Treatment of Candidiasis in Pregnancy
Pregnant women with vulvovaginal candidiasis should be treated exclusively with topical azole antifungals (clotrimazole, miconazole, terconazole, or butoconazole) for 7 days, and oral fluconazole must be strictly avoided throughout pregnancy due to teratogenic risks. 1, 2
First-Line Treatment Regimens
The following topical azole regimens are recommended by the CDC and ACOG for pregnant women 1, 2:
- Clotrimazole 1% cream 5g intravaginally for 7-14 days 1, 2
- Miconazole 2% cream 5g intravaginally for 7 days 1, 2
- Terconazole 0.4% cream 5g intravaginally for 7 days 1
- Butoconazole 2% cream 5g intravaginally for 3 days 1
- Clotrimazole 100mg vaginal tablet for 7 days 2
Treatment Duration: Critical Consideration
Seven-day courses are significantly more effective than shorter regimens during pregnancy. 3, 4, 5 While non-pregnant women often respond to 1-3 day courses, pregnancy requires longer treatment duration:
- Four-day treatment is less effective than seven-day treatment (odds ratio 11.7,95% CI 4.21-29.15) 4
- Seven-day treatment achieves 80-90% cure rates in pregnant women 3, 1
- Treatment duration of 7 days versus 14 days shows no significant difference in efficacy 4, 5
What to Absolutely Avoid
Oral fluconazole and all systemic azoles are contraindicated throughout pregnancy, particularly in the first trimester. 1, 2, 6 The FDA has issued specific warnings about high-dose fluconazole (≥400 mg/day) causing:
- Craniosynostosis 1
- Characteristic facial abnormalities 1
- Digital synostosis 1
- Limb contractures 1
- Spontaneous abortion 2
- Cardiac malformations 2
Even lower doses of oral fluconazole should be avoided despite some evidence suggesting safety at ≤150 mg/day, as topical alternatives are equally effective and definitively safe 2, 7.
Confirming the Diagnosis
Before initiating treatment, confirm vulvovaginal candidiasis by 1, 2:
- Clinical symptoms: Vulvar pruritus, vaginal discharge (typically white), vaginal soreness, vulvar burning, dyspareunia, or external dysuria 3, 2
- Vaginal pH ≤4.5 (normal pH distinguishes candidiasis from bacterial vaginosis or trichomoniasis) 1, 2
- Microscopy: Wet preparation or Gram stain demonstrating yeasts or pseudohyphae 1, 2
- Culture: Positive for Candida species if microscopy is negative but clinical suspicion remains high 1
Critical pitfall: Do not treat asymptomatic colonization—10-20% of women harbor Candida without symptoms, and treatment is unnecessary 3, 2.

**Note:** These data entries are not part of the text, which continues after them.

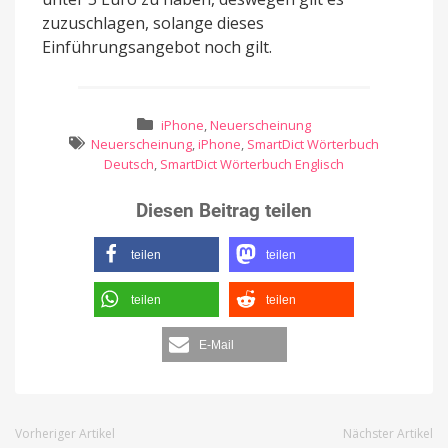
zuzuschlagen, solange dieses
Einführungsangebot noch gilt.
iPhone
,
Neuerscheinung
Neuerscheinung
,
iPhone
,
SmartDict Wörterbuch
Deutsch
,
SmartDict Wörterbuch Englisch
Diesen Beitrag teilen
teilen
teilen
teilen
teilen
E-Mail
Vorheriger Artikel
Nächster Artikel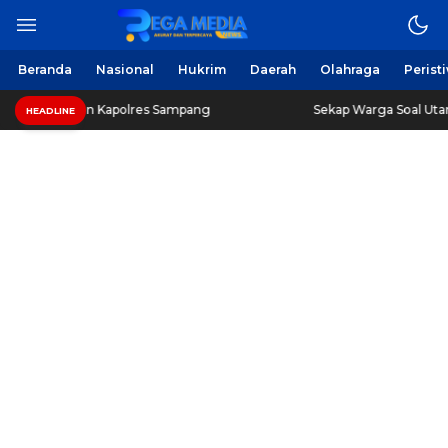
Beranda
Nasional
Hukrim
Daerah
Olahraga
Perist
n Kapolres Sampang
Sekap Warga Soal Utang, 3 Pria di
HEADLINE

Treatment Efficacy and Follow-Up
- Topical azole therapy achieves symptom relief and negative cultures in 80-90% of patients 3, 1, 2
- Follow-up is unnecessary if symptoms resolve 2
- If symptoms persist after completing therapy, consider 2:
- Alternative diagnoses (bacterial vaginosis, trichomoniasis, contact dermatitis)
- Non-albicans Candida species (C. glabrata, C. krusei) requiring alternative treatment
- Repeat treatment with 7-14 day course for severe vulvovaginitis
Treatment of Sexual Partners
Routine treatment of sexual partners is not warranted, as vulvovaginal candidiasis is not typically sexually transmitted 2. However, partners with symptomatic balanitis may benefit from topical antifungal treatment 2.
Special Considerations for Complicated Cases
For recurrent vulvovaginal candidiasis (≥4 episodes per year) or severe infections 3:
- Extend initial treatment to 7-14 days 3, 2
- Consider non-albicans species requiring culture and sensitivity testing 3
- Evaluate for underlying conditions: uncontrolled diabetes, immunosuppression 3
If systemic antifungal therapy is absolutely necessary (rare in vulvovaginal candidiasis), intravenous amphotericin B is the only safe systemic option during pregnancy, though this is reserved for life-threatening invasive fungal infections 3, 1.
Why Topical Azoles Are Safe in Pregnancy
The teratogenic concerns with azoles apply only to systemic (oral) formulations 2. Topical clotrimazole, miconazole, and terconazole have minimal systemic absorption (5-16%) and extensive safety data throughout all trimesters of pregnancy 8, 7, 9. The FDA warning about azole teratogenicity specifically addressed long-term, high-dose oral fluconazole (400-800 mg/day), not topical formulations 2.